(TASK STATEMENT): Once you reach the line with "como la mayor unidad de medida" below, copy each line exactly, stopping after the line with "dernières décennies dans", and skip any pictures.
SUPPLIED INFORMATION section start
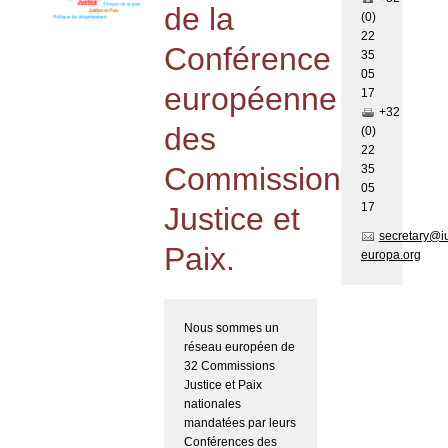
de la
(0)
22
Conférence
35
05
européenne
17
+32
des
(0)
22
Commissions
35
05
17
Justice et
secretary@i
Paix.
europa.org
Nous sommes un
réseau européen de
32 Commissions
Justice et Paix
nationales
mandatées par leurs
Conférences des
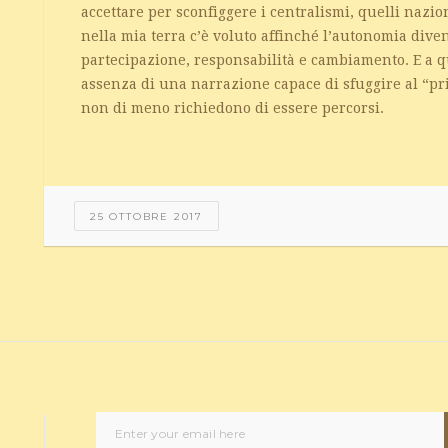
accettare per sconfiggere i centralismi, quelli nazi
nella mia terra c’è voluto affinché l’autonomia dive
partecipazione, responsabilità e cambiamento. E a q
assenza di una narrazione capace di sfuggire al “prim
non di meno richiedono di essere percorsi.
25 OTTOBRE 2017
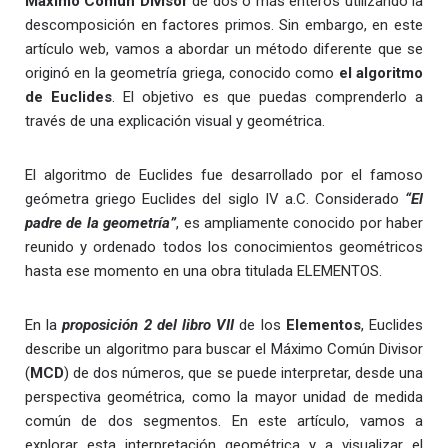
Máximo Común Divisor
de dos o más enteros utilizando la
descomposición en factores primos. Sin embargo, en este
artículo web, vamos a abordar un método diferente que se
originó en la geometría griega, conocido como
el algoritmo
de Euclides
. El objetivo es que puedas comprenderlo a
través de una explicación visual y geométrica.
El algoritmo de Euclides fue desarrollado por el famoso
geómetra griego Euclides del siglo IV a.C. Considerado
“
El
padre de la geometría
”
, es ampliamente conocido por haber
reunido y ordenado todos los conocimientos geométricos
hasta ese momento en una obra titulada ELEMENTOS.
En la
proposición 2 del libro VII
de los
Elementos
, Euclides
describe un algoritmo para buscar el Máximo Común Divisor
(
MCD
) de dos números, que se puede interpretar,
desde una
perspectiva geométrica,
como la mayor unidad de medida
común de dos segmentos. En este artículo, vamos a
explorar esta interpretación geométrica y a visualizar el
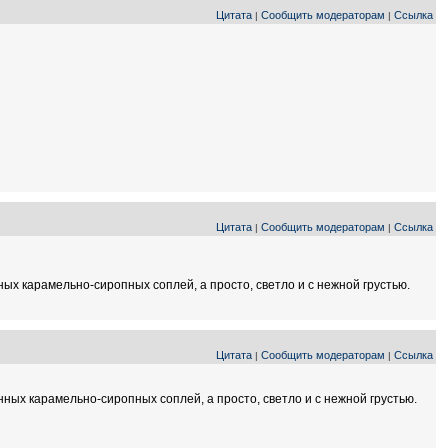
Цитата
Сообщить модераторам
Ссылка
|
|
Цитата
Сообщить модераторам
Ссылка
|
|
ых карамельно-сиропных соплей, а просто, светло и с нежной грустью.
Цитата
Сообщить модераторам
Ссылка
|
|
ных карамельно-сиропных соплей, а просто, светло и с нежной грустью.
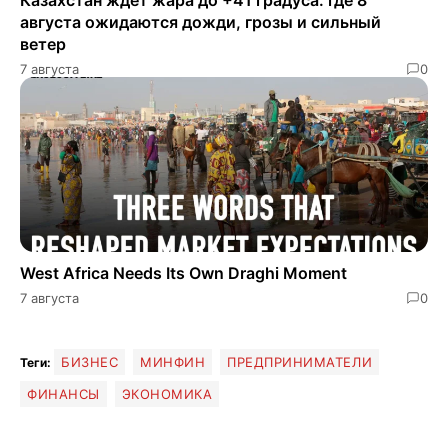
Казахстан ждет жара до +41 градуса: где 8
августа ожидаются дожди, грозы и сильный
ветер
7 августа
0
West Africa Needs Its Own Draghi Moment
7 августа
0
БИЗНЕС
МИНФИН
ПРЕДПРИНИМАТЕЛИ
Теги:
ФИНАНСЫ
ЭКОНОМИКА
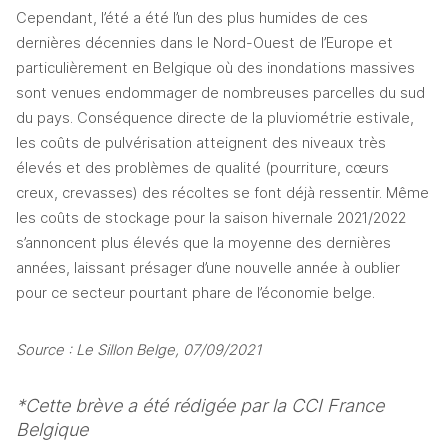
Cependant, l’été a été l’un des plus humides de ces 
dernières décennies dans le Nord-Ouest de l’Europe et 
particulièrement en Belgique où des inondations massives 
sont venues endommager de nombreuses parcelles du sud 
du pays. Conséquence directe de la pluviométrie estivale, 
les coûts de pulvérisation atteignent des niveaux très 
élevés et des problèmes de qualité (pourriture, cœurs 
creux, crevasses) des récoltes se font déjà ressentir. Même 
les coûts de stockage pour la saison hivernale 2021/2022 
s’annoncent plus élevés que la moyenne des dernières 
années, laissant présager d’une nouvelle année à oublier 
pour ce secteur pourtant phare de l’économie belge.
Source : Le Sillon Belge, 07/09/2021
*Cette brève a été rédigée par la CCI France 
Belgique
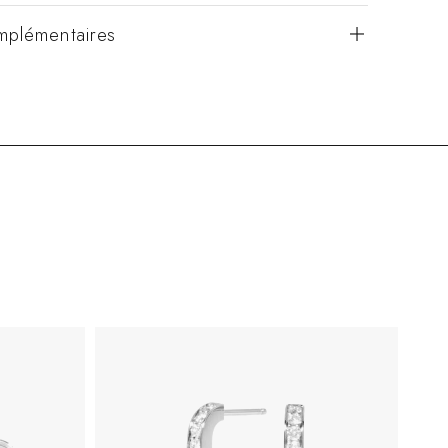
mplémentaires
SUPPLIED INFORMATION section end
(ANSWER SECTION):
como la mayor unidad de medida
común de dos segmentos. En este artículo, vamos a
explorar esta interpretación geométrica y a visualizar el
Цитата
Сообщить модераторам
Ссылка
|
|
Цитата
Сообщить модераторам
Ссылка
|
|
ых карамельно-сиропных соплей, а просто, светло и с нежной грустью.
Цитата
Сообщить модераторам
Ссылка
|
|
ных карамельно-сиропных соплей, а просто, светло и с нежной грустью.
Казахстан ждет жара до +41 градуса: где 8
августа ожидаются дожди, грозы и сильный
ветер
7 августа
0
West Africa Needs Its Own Draghi Moment
7 августа
0
БИЗНЕС
МИНФИН
ПРЕДПРИНИМАТЕЛИ
Теги:
ФИНАНСЫ
ЭКОНОМИКА
Cependant, l’été a été l’un des plus humides de ces 
dernières décennies dans le Nord-Ouest de l’Europe et 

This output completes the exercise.